I’m a development manager and senior developer. I have seen the described behavior from TFA play out on several different teams. Sometimes such team members learn to adapt their approach while holding onto their ideals, and they become valued colleagues. Other times they don’t and they leave out of frustration or are fired or spin their wheels. I have no doubt there’s a great deal of truth in the author’s description, but there’s also maybe some truth in the feedback they’ve received.

I also share some of your philosophy — life is too short for us not to find joy at work, if we can. It’s a lot easier to find that joy when the team’s shipping valuable software, of course.

> Sometimes such team members learn to adapt their approach while holding onto their ideals, and they become valued colleagues.
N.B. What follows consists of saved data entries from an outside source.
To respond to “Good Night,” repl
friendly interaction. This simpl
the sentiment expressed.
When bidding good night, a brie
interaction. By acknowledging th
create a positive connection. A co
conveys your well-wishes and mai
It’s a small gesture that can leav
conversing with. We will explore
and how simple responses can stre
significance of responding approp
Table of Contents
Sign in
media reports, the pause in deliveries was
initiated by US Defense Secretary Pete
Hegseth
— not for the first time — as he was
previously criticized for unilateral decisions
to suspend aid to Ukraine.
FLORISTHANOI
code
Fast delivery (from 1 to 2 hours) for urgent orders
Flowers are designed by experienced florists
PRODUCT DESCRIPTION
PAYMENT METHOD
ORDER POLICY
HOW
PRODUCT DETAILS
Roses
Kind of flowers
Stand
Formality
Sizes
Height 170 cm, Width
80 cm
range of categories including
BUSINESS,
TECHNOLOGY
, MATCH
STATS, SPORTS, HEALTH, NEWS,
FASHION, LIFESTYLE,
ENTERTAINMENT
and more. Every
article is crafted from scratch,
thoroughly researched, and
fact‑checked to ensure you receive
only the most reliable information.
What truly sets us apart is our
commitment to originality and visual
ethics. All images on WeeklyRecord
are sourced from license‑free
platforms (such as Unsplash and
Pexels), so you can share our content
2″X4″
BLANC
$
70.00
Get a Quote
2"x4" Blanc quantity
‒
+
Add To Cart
What's frustrating (I've said that a lot, I know) to me is that my skills are seen as valued, but my opinions aren't. I also have a pathological need to help people, and so when someone asks me, I can't help but patiently explain for the Nth time how a B+tree works (I include docs! I've written internal docs at varying levels!) and why their index design won't work. This is usually met with "Thanks!" because I've solved their problem, until the next problem occurs. When I then point out that they have a systemic issue, and point to the incidents proving this, they don't want to hear it, because that turns "I made an error, and have fixed it" into "I have made a deep architectural mistake," and people apparently cannot stand to be wrong.

That also baffles me - I don't think I'm arrogant or conceited; when I'm wrong, I publicly say so, and explain precisely where I was mistaken, what the correct answer is, and provide references. Being wrong isn't a moral failing, or even necessarily an indictment on your skills, but for some reason, people are deathly afraid to admit they were wrong.